Columbo: “Since I saw him. Too small.”
Of course, I’m not sure why Columbo is sure Nicholson had to
be carried in the murderer’s arms. Perhaps Ross could have hoisted the body
over his shoulder. Still, it’s a fair point that a smaller fellow like Ross
might have had trouble moving the body of a much larger Nicholson.
If Ross looks familiar, by the way, it’s because regular TV
fans are used to seeing him in a lab coat…as Harlan, the mechanic, on the popular
70s TV show CHiPs.
Enter the boy genius: Steven Spelberg
One of the episode’s most charming choices is pairing
Columbo with a kid — Steve Spelberg (Lee H. Montgomery) — a junior robotics
whiz who treats Columbo with the kind of honest curiosity most adults have
lost.
The name is obviously a wink to the Murder By the Book
director, the famed director Steven Spielberg, and the character gives the
episode a human bridge into all the blinking-light nonsense.
MM7: Robby the Robot takes a Columbo gig
And then there’s MM7: the institute’s robot — played by
Robby the Robot, the iconic sci‑fi creation from 1956’s Forbidden Planet.

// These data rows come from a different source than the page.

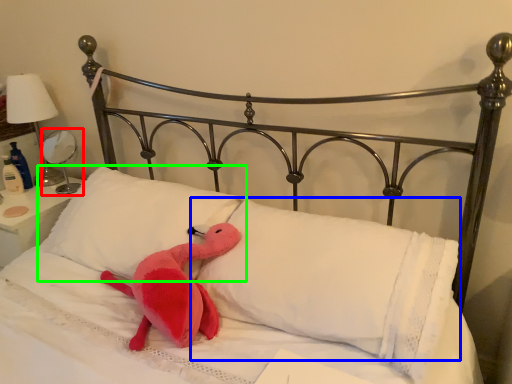 Question: Which object is positioned farthest from table lamp (highlighted by a red box)? Select from pillow (highlighted by a blue box) and pillow (highlighted by a green box).

Choices:
 (A) pillow
 (B) pillow

Answer: (A) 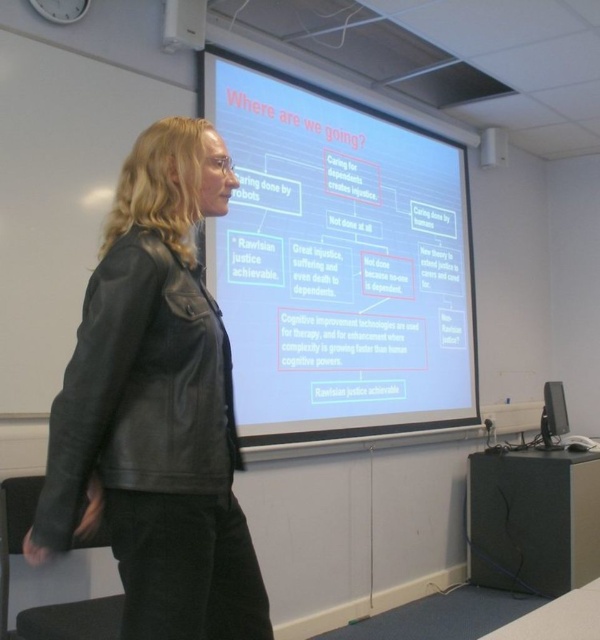 Question: Which object is farther from the camera taking this photo?

Choices:
 (A) white matte projection screen at upper center
 (B) black leather jacket at left
 (C) whiteboard at upper left

Answer: (A)

Question: Is black leather jacket at left thinner than whiteboard at upper left?

Choices:
 (A) yes
 (B) no

Answer: (A)

Question: Does white matte projection screen at upper center lie behind whiteboard at upper left?

Choices:
 (A) no
 (B) yes

Answer: (B)

Question: Which point is farther to the camera?

Choices:
 (A) (16, 33)
 (B) (337, 397)
 (C) (30, 561)

Answer: (B)

Question: Does white matte projection screen at upper center have a larger size compared to black leather jacket at left?

Choices:
 (A) yes
 (B) no

Answer: (A)

Question: Among these points, which one is farthest from the camera?

Choices:
 (A) (61, 228)
 (B) (178, 600)
 (C) (295, 348)

Answer: (C) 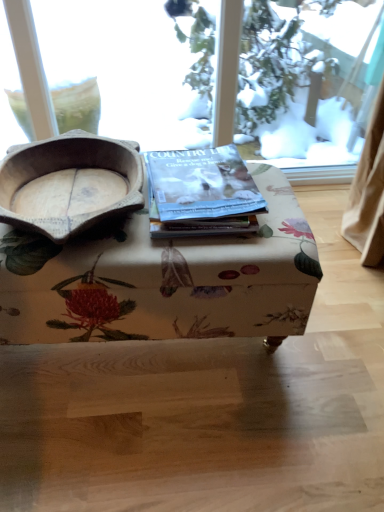 Question: Is the surface of matte paper magazine at center in direct contact with wooden bowl at left?

Choices:
 (A) yes
 (B) no

Answer: (B)

Question: From a real-world perspective, is matte paper magazine at center below wooden bowl at left?

Choices:
 (A) no
 (B) yes

Answer: (B)

Question: From a real-world perspective, is matte paper magazine at center physically above wooden bowl at left?

Choices:
 (A) no
 (B) yes

Answer: (A)

Question: Considering the relative positions of matte paper magazine at center and wooden bowl at left in the image provided, is matte paper magazine at center behind wooden bowl at left?

Choices:
 (A) no
 (B) yes

Answer: (B)

Question: Is matte paper magazine at center wider than wooden bowl at left?

Choices:
 (A) yes
 (B) no

Answer: (B)

Question: Can you confirm if matte paper magazine at center is taller than wooden bowl at left?

Choices:
 (A) no
 (B) yes

Answer: (A)

Question: From the image's perspective, does wooden bowl at left appear lower than matte paper magazine at center?

Choices:
 (A) no
 (B) yes

Answer: (B)

Question: From a real-world perspective, is wooden bowl at left physically above matte paper magazine at center?

Choices:
 (A) yes
 (B) no

Answer: (A)

Question: Does wooden bowl at left appear on the left side of matte paper magazine at center?

Choices:
 (A) yes
 (B) no

Answer: (A)

Question: Can you confirm if wooden bowl at left is wider than matte paper magazine at center?

Choices:
 (A) no
 (B) yes

Answer: (B)

Question: Does wooden bowl at left have a lesser width compared to matte paper magazine at center?

Choices:
 (A) no
 (B) yes

Answer: (A)

Question: Is wooden bowl at left in contact with matte paper magazine at center?

Choices:
 (A) yes
 (B) no

Answer: (B)

Question: From the image's perspective, is floral fabric ottoman at center beneath wooden bowl at left?

Choices:
 (A) yes
 (B) no

Answer: (A) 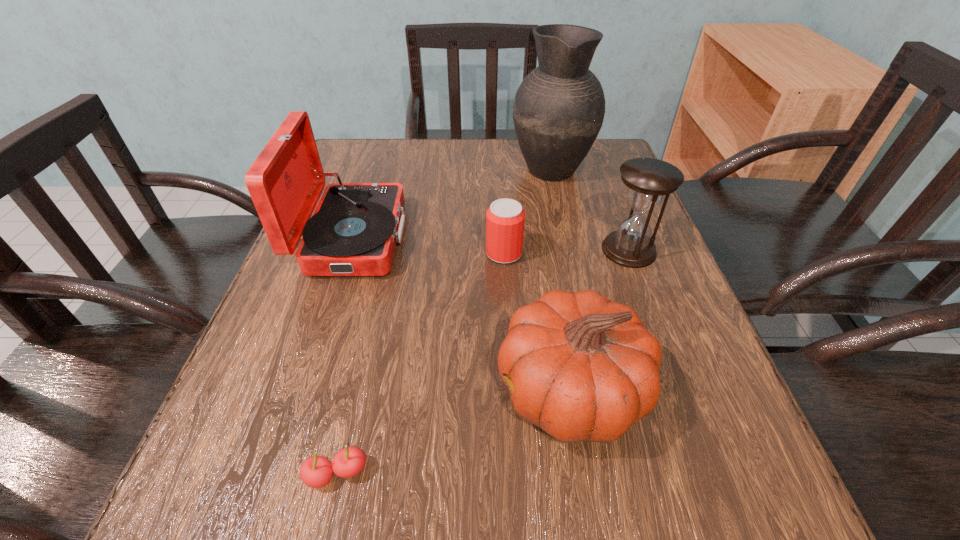 Where is `free spot between the cherry and the pumpkin`? Image resolution: width=960 pixels, height=540 pixels. free spot between the cherry and the pumpkin is located at coordinates (453, 432).

The image size is (960, 540). I want to click on empty space between the second shortest object and the cherry, so click(420, 363).

What are the coordinates of `unoccupied position between the cherry and the pumpkin` in the screenshot? It's located at (x=453, y=432).

Find the location of a particular element. vacant area that lies between the farthest object and the cherry is located at coordinates (444, 321).

Locate an element on the screen. vacant point located between the hourglass and the second shortest object is located at coordinates (566, 252).

This screenshot has width=960, height=540. I want to click on vacant space that is in between the shortest object and the fifth shortest object, so click(x=345, y=356).

The height and width of the screenshot is (540, 960). Identify the location of the second closest object relative to the fifth shortest object. (582, 368).

Choose which object is the fourth nearest neighbor to the hourglass. Please provide its 2D coordinates. Your answer should be formatted as a tuple, i.e. [(x, y)], where the tuple contains the x and y coordinates of a point satisfying the conditions above.

[(354, 229)]

This screenshot has width=960, height=540. What are the coordinates of `vacant space that satisfies the following two spatial constraints: 1. on the back side of the second shortest object; 2. on the front-facing side of the phonograph_record` in the screenshot? It's located at (503, 238).

Where is `vacant space that satisfies the following two spatial constraints: 1. on the front side of the hourglass; 2. on the face of the pumpkin`? The image size is (960, 540). vacant space that satisfies the following two spatial constraints: 1. on the front side of the hourglass; 2. on the face of the pumpkin is located at coordinates (682, 390). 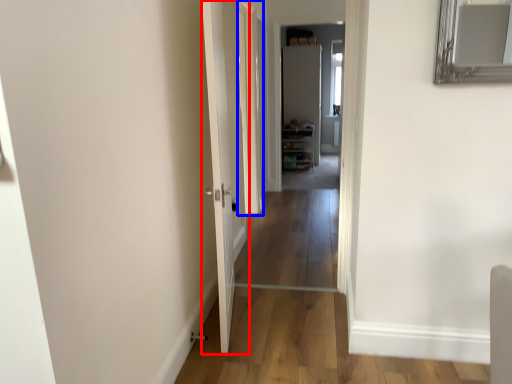 Question: Which object appears closest to the camera in this image, door (highlighted by a red box) or glass door (highlighted by a blue box)?

Choices:
 (A) door
 (B) glass door

Answer: (A) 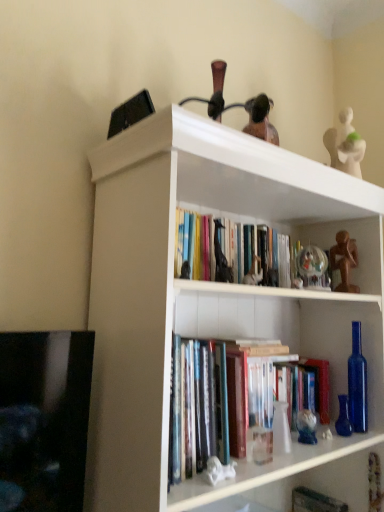 Question: Which direction should I rotate to face white glossy statue at lower center, acting as the 5th toy starting from the back, — up or down?

Choices:
 (A) down
 (B) up

Answer: (A)

Question: Considering the relative sizes of matte black giraffe at center, the 4th toy when ordered from right to left, and white glossy statue at lower center, the 1th toy positioned from the left, in the image provided, is matte black giraffe at center, the 4th toy when ordered from right to left, thinner than white glossy statue at lower center, the 1th toy positioned from the left,?

Choices:
 (A) yes
 (B) no

Answer: (B)

Question: From a real-world perspective, is matte black giraffe at center, the 4th toy when ordered from right to left, on white glossy statue at lower center, placed as the first toy when sorted from front to back?

Choices:
 (A) no
 (B) yes

Answer: (B)

Question: Is matte black giraffe at center, the 4th toy when ordered from right to left, closer to the viewer compared to white glossy statue at lower center, the 1th toy positioned from the left?

Choices:
 (A) yes
 (B) no

Answer: (B)

Question: From the image's perspective, does matte black giraffe at center, which is the first toy in top-to-bottom order, appear higher than white glossy statue at lower center, arranged as the 5th toy when viewed from the right?

Choices:
 (A) yes
 (B) no

Answer: (A)

Question: Can you confirm if matte black giraffe at center, which is counted as the 4th toy, starting from the back, is wider than white glossy statue at lower center, the 1th toy positioned from the left?

Choices:
 (A) no
 (B) yes

Answer: (B)

Question: Considering the relative sizes of matte black giraffe at center, which is counted as the 4th toy, starting from the back, and white glossy statue at lower center, the second toy in the bottom-to-top sequence, in the image provided, is matte black giraffe at center, which is counted as the 4th toy, starting from the back, taller than white glossy statue at lower center, the second toy in the bottom-to-top sequence,?

Choices:
 (A) no
 (B) yes

Answer: (B)

Question: From a real-world perspective, is translucent glass figurine at center, the 5th toy positioned from the top, located beneath white glossy statue at lower center, the second toy in the bottom-to-top sequence?

Choices:
 (A) no
 (B) yes

Answer: (A)

Question: From a real-world perspective, is translucent glass figurine at center, the first toy from the bottom, on white glossy statue at lower center, acting as the 4th toy starting from the top?

Choices:
 (A) no
 (B) yes

Answer: (B)

Question: Is translucent glass figurine at center, the first toy from the bottom, to the right of white glossy statue at lower center, acting as the 5th toy starting from the back, from the viewer's perspective?

Choices:
 (A) no
 (B) yes

Answer: (B)

Question: From the image's perspective, is translucent glass figurine at center, the 3th toy from the left, located above white glossy statue at lower center, the 1th toy positioned from the left?

Choices:
 (A) no
 (B) yes

Answer: (A)

Question: Is the position of translucent glass figurine at center, the 3th toy from the left, more distant than that of white glossy statue at lower center, arranged as the 5th toy when viewed from the right?

Choices:
 (A) no
 (B) yes

Answer: (B)

Question: Does translucent glass figurine at center, the 5th toy positioned from the top, contain white glossy statue at lower center, the 1th toy positioned from the left?

Choices:
 (A) yes
 (B) no

Answer: (B)

Question: Is transparent glass globe at upper center, which is the 3th toy from bottom to top, smaller than white glossy statue at lower center, acting as the 4th toy starting from the top?

Choices:
 (A) no
 (B) yes

Answer: (A) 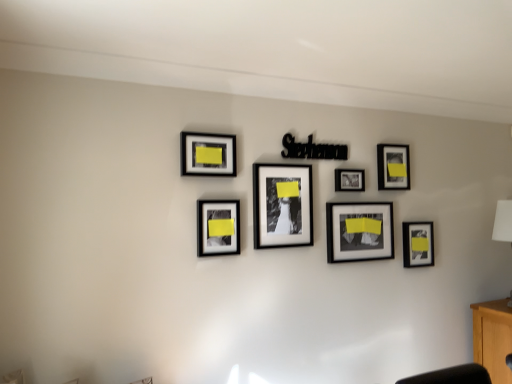 Question: Does beech wood cabinet at lower right have a lesser height compared to white fabric lampshade at right?

Choices:
 (A) no
 (B) yes

Answer: (B)

Question: Does beech wood cabinet at lower right appear on the left side of white fabric lampshade at right?

Choices:
 (A) no
 (B) yes

Answer: (A)

Question: Does beech wood cabinet at lower right have a greater width compared to white fabric lampshade at right?

Choices:
 (A) no
 (B) yes

Answer: (B)

Question: From the image's perspective, does beech wood cabinet at lower right appear lower than white fabric lampshade at right?

Choices:
 (A) yes
 (B) no

Answer: (A)

Question: From a real-world perspective, is beech wood cabinet at lower right on white fabric lampshade at right?

Choices:
 (A) no
 (B) yes

Answer: (A)

Question: Would you say matte black frame at lower right, which appears as the seventh picture frame when viewed from the left, is inside or outside matte black picture frame at upper right, positioned as the sixth picture frame in left-to-right order?

Choices:
 (A) inside
 (B) outside

Answer: (B)

Question: Is matte black frame at lower right, which appears as the seventh picture frame when viewed from the left, in front of or behind matte black picture frame at upper right, positioned as the sixth picture frame in left-to-right order, in the image?

Choices:
 (A) front
 (B) behind

Answer: (B)

Question: Visually, is matte black frame at lower right, which is the 1th picture frame from right to left, positioned to the left or to the right of matte black picture frame at upper right, which is the 2th picture frame in right-to-left order?

Choices:
 (A) left
 (B) right

Answer: (B)

Question: From a real-world perspective, is matte black frame at lower right, which is the 1th picture frame from right to left, positioned above or below matte black picture frame at upper right, which is the 2th picture frame in right-to-left order?

Choices:
 (A) below
 (B) above

Answer: (A)

Question: Is matte black photo frame at center, the 3th picture frame from the left, bigger or smaller than matte black picture frame at upper right, positioned as the sixth picture frame in left-to-right order?

Choices:
 (A) small
 (B) big

Answer: (B)

Question: From a real-world perspective, is matte black photo frame at center, the fifth picture frame when ordered from right to left, physically located above or below matte black picture frame at upper right, positioned as the sixth picture frame in left-to-right order?

Choices:
 (A) below
 (B) above

Answer: (A)

Question: Considering the positions of matte black photo frame at center, the 3th picture frame from the left, and matte black picture frame at upper right, which is the 2th picture frame in right-to-left order, in the image, is matte black photo frame at center, the 3th picture frame from the left, taller or shorter than matte black picture frame at upper right, which is the 2th picture frame in right-to-left order,?

Choices:
 (A) short
 (B) tall

Answer: (B)

Question: In terms of width, does matte black photo frame at center, the 3th picture frame from the left, look wider or thinner when compared to matte black picture frame at upper right, positioned as the sixth picture frame in left-to-right order?

Choices:
 (A) wide
 (B) thin

Answer: (A)

Question: From their relative heights in the image, would you say beech wood cabinet at lower right is taller or shorter than black matte picture frame at center, marked as the 4th picture frame in a left-to-right arrangement?

Choices:
 (A) tall
 (B) short

Answer: (A)

Question: From a real-world perspective, relative to black matte picture frame at center, the 4th picture frame when ordered from right to left, is beech wood cabinet at lower right vertically above or below?

Choices:
 (A) above
 (B) below

Answer: (B) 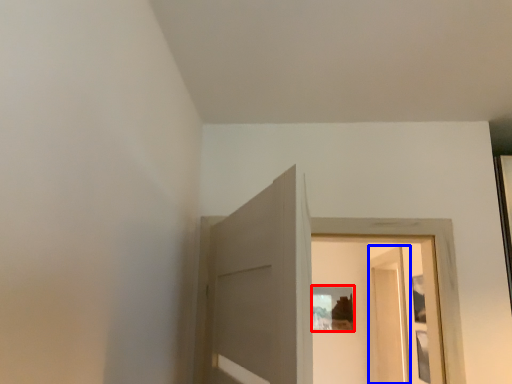 Question: Which of the following is the closest to the observer, picture frame (highlighted by a red box) or screen door (highlighted by a blue box)?

Choices:
 (A) picture frame
 (B) screen door

Answer: (B)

The
episode wisely uses him as a piece of flavor rather than the solution to the
case.
Falk does exactly what you want here: a mix of polite
amazement, mild suspicion, and a kind of delighted confusion. He reacts like a
normal person meeting a robot, which helps the scene land even if the prop now
looks like it runs AA batteries.
The therapy angle (a genuinely interesting complication)
A wrinkle the script toys with is confidentiality:
Nicholson’s wife Margaret is a psychiatrist, and Neil is connected to therapy
sessions. It’s one of those ideas that feels like it could power an entire
episode on its own — a character who knows too much but can’t say why. Here, it
mostly adds tension and motivates behavior, but it’s still a neat concept in
the middle of all the sci‑fi window dressing.
Columbo’s ‘mean’ move, and why it works
Late in the game, Columbo does something he doesn’t always
do: he plays hardball. He effectively corners Cahill by framing Neil — not
because Columbo truly wants the son, but because he knows the father can’t
tolerate that outcome.
It’s ruthless, and it’s also perfectly calibrated. Cahill
has spent the whole episode trying to manage and protect Neil. So Columbo uses
that relationship as leverage: confess or let your son take the fall. And
Cahill chooses love over pride.
That final smoke
The closing scene — Columbo and Cahill sharing a cigar after the confession — is quietly effective. It doesn’t absolve Cahill, but it does humanize him. The great irony is that the moment Cahill finally acts like a father, it’s after he’s destroyed everything he was trying to protect.
Locations: the Muirfield driveway
If you’re the kind of fan who likes to match the show to real Los Angeles geography, David Koenig identifies Howard Nicholson’s home as 165 S. Muirfield Rd. in Los Angeles. The view is limited from the street, but it’s the same slanted look the episode uses to introduce the house. As always: it’s a private residence, in fact, it's currently the residence of the Counsel General of Canada, so look respectfully from public space and keep moving.
Just a few more things…
- The episode’s tech has dated like milk, but that’s also part of the charm: it’s a time capsule of what ‘the future’ looked like in 1974.
- I'm not sure why Cahill had to look at an index card to find the "Finch" file in an alphabetically organized drawer. Especially when it seems to have been clearly placed fairly close to the front.
- Falk’s scenes with the boy genius are a gift. Columbo is at his best when he’s patient with people who *aren’t* trying to outsmart him.